In top, look at the process states, and look for the 'D' ones, which are waiting on IO. Are there many of these? The 'wa' in the summary up the top is the total amount of time that processes spend waiting on IO. (It says percent, but that's likely a percentage of one processor's time). Tools like iotop, atop, and vmstat may also be useful for getting a view on what processes are disk bound, and the extent to which the disk is limiting your overall performance.
Your understanding of what happens when a worker process is not available to take new requests is incorrect. New requests will not be assigned to it.

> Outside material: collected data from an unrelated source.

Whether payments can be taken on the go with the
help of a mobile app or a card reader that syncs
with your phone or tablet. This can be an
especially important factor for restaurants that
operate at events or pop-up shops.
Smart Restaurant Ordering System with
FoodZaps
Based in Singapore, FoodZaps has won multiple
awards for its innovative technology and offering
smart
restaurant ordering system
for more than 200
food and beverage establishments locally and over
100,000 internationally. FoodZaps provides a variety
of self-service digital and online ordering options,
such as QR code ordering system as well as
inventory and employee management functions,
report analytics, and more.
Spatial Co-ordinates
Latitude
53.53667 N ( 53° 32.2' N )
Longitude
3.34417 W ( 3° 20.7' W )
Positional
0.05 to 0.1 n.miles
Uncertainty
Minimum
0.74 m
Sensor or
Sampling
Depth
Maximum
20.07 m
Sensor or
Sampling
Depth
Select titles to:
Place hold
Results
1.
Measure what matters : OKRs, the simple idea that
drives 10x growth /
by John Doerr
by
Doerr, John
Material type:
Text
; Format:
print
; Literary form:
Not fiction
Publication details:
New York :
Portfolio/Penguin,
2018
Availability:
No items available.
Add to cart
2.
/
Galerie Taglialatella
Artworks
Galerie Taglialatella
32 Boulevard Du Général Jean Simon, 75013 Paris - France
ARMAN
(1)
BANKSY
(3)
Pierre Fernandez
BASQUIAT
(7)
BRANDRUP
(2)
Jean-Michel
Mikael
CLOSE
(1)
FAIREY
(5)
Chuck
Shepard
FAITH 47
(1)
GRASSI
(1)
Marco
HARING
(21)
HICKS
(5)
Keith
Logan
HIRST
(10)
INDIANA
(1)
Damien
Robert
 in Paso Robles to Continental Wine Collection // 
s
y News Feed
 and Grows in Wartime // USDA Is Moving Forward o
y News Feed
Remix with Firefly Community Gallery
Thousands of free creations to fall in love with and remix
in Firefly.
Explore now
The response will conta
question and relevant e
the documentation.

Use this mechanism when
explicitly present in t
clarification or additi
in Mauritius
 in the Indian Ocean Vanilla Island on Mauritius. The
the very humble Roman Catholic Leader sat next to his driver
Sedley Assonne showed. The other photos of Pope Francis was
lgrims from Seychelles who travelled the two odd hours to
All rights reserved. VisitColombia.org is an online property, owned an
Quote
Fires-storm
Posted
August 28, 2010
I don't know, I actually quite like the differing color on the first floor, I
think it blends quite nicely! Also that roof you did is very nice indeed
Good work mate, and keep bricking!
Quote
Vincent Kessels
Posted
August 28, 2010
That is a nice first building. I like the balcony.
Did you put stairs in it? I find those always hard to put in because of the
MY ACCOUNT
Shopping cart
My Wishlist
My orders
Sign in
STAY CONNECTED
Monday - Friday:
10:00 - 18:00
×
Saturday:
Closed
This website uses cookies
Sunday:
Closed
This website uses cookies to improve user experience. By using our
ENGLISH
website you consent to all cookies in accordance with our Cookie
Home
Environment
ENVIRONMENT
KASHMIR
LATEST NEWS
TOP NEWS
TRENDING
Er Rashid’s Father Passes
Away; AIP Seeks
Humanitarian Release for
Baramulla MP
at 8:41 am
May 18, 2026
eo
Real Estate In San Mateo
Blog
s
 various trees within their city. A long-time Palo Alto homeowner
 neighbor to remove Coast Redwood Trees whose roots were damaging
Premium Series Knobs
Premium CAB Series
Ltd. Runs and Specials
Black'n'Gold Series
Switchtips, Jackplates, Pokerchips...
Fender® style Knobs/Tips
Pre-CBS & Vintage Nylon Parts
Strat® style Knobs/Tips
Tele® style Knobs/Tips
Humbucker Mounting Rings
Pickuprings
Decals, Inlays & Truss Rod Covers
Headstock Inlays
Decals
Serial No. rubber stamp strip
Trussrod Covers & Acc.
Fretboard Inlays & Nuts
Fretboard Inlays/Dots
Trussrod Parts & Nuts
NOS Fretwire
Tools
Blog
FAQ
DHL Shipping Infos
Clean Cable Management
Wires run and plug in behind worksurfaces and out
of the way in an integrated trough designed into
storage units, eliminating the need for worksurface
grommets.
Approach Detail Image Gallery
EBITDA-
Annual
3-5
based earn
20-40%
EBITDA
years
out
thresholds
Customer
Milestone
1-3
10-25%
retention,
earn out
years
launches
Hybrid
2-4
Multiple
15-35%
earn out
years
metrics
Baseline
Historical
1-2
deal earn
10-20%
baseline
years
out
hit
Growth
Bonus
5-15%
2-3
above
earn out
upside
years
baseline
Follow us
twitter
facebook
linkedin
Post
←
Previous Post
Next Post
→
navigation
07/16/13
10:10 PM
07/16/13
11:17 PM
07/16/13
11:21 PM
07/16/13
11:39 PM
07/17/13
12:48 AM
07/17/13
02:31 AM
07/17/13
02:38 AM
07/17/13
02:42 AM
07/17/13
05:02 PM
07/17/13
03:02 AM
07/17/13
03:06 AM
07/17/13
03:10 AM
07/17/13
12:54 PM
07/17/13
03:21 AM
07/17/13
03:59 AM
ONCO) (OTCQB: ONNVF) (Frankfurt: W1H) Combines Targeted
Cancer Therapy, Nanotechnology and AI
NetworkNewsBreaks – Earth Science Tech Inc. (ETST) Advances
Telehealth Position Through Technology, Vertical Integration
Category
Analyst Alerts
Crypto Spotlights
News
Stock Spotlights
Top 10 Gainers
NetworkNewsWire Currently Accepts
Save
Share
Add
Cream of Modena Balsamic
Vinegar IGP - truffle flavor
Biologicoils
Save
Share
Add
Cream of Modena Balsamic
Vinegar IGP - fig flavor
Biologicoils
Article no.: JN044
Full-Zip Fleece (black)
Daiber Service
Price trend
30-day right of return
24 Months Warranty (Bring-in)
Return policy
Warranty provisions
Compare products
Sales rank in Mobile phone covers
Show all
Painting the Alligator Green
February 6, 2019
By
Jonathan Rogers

1000 requests before killing the worker is high. I'd suggest dropping it to somewhere between 10 and 50.
I think you're on the right track with Hypopthesis 1. mc0e's advice is pretty solid, so I'm mostly adding to it.
Those log messages that you're seeing suggest that individual processes are locking up under the prefork MPM, which gives you much better process isolation than worker. I've seen this in a production environment before and it means that you have some misbehaving code.
Between your high max requests per child and your hanging processes, this sets the stage for memory bloat. The documentation specifically covers the fact that a non-zero value helps to protect against memory leaks, but if you set that value too high the benefits are lost. Having your processes hang on top of that just further compounds the overall memory footprint.
This leaves you with two immediate takeaways:
MaxRequestsPerChild
by a significant margin, as mc0e was suggesting. This helps to prevent the individual processes from living long enough to accumulate significant memory leaks...but as he said, 20-30M probably isn't that big of a deal.lsof
on your large processes may provide a hint depending on what the code is doing (i.e. file handle leakage, and hitting the max file handle ceiling may be related to the process deadlocks), but otherwise you're looking at code debugging.